Yes and no. You can’t “prevent” someone from betraying you again. They either choose to be faithful or they don’t. If they want to be unfaithful, all the monitoring in the world won’t stop them.

Instead, how prevent infidelity is by building a relationship that is satisfying, nurturing and need satisfying for both people so that people want to choose the relationship. This is not done through punishing behaviors, but rather exploring what people need to be satisfied and happy in a relationship so that they want to choose this relationship over all others. This is the process that a professional counsellor helps couples explore, develop and build.

Telling the kids about a Parent’s Infidelity

Unfortunately a number of Betrayeds tell their kids that the other parent has betrayed them. This is not help to your relationship and definitely not helpful to your children. Your marital difficulties or broken heart are not your kids’ problem. No, the kids don’t “deserve” to know “what kind of person” their mom or dad is. Remember your children are made up of both of you and saying anything bad about one parent is the same as saying that bad thing about the child him/herself.

The Process to Recovering from Infidelity

It is possible to recover from infidelity and go on to have an even better marriage than prior to the infidelity. The Betrayed’s desire to express his/her feelings is understandable and legitimate. On the other hand, if there’s any desire for reconciliation, expressing feelings has to be done in a way that allows for the Betrayer’s feelings and reality. Those two conflicting impulses—to express pain and to maintain respect and even empathy—are difficult to manage. Counselling can help provide a framework to work through these conflicting emotions.

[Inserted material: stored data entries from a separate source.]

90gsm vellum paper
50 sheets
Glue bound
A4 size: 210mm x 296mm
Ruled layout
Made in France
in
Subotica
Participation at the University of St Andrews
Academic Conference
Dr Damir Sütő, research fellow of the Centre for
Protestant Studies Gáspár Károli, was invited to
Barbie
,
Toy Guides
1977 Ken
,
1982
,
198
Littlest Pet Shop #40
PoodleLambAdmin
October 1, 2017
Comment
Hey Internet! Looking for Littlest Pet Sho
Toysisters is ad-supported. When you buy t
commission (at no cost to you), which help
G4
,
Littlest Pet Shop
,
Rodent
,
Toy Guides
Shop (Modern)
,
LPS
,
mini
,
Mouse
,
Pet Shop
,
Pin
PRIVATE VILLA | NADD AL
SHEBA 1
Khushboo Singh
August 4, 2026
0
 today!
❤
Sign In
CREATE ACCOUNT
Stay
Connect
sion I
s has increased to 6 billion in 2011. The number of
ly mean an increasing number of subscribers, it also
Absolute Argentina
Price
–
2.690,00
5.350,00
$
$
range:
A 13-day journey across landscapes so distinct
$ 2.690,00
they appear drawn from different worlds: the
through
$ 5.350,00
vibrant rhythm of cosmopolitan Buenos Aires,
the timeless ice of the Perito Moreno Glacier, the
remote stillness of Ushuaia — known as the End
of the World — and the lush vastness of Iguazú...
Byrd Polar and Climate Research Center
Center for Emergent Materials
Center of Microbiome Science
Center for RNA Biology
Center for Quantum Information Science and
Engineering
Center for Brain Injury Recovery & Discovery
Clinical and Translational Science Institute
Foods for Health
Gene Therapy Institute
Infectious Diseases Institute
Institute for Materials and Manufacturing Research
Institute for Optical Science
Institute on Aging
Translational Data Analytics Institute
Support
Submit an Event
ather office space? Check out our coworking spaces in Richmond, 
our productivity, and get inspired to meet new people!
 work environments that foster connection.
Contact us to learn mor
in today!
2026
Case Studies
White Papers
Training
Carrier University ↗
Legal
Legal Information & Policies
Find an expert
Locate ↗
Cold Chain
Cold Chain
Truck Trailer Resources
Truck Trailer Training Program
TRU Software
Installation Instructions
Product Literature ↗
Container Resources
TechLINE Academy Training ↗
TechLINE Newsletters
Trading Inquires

The Betrayed often has a desire to know all the details about the affair and the affair person. However, as with other controlling information, most of the time the information is designed to make the betrayed person feel in control. Rarely is the information gained used in a wholesome or helpful way and often results in more pain for the Betrayed person and the relationship.

What are your Reasons to Reconcile?

Particularly if there aren’t small children involved, couples need to really think through their reasons for reconciliation. The therapist is often the only person either party knows who’s neutral on the issue. This is often very helpful in providing a neutral place for people to sift through what do they really want to do and what is realistic and sustainable.

Before people agree to reconcile after an affair, they should describe what relationship they each want to have. It’s rare that both people say ‘yes, I want to return to exactly the relationship we had before the affair was exposed.’ If two people discover they can’t agree on what relationship they want to have, there’s nothing to reconcile. Counselling can help couples work through these very emotional issue.

Making the Decision to Reconciliation

When one person is considering whether to attempt reconciliation, they often want to know HOW this will be accomplished. But you don’t need to know that in order to decide whether to reconcile. First you have to decide you want to. Then we’ll discuss strategy. Counselling helps couples explore if there is one relationship both parties can happily agree to in order to see if they want to. Counselling isn’t necessarily a commitment that you will reconcile, it may be the first step in deciding if you want to proceed to reconcile.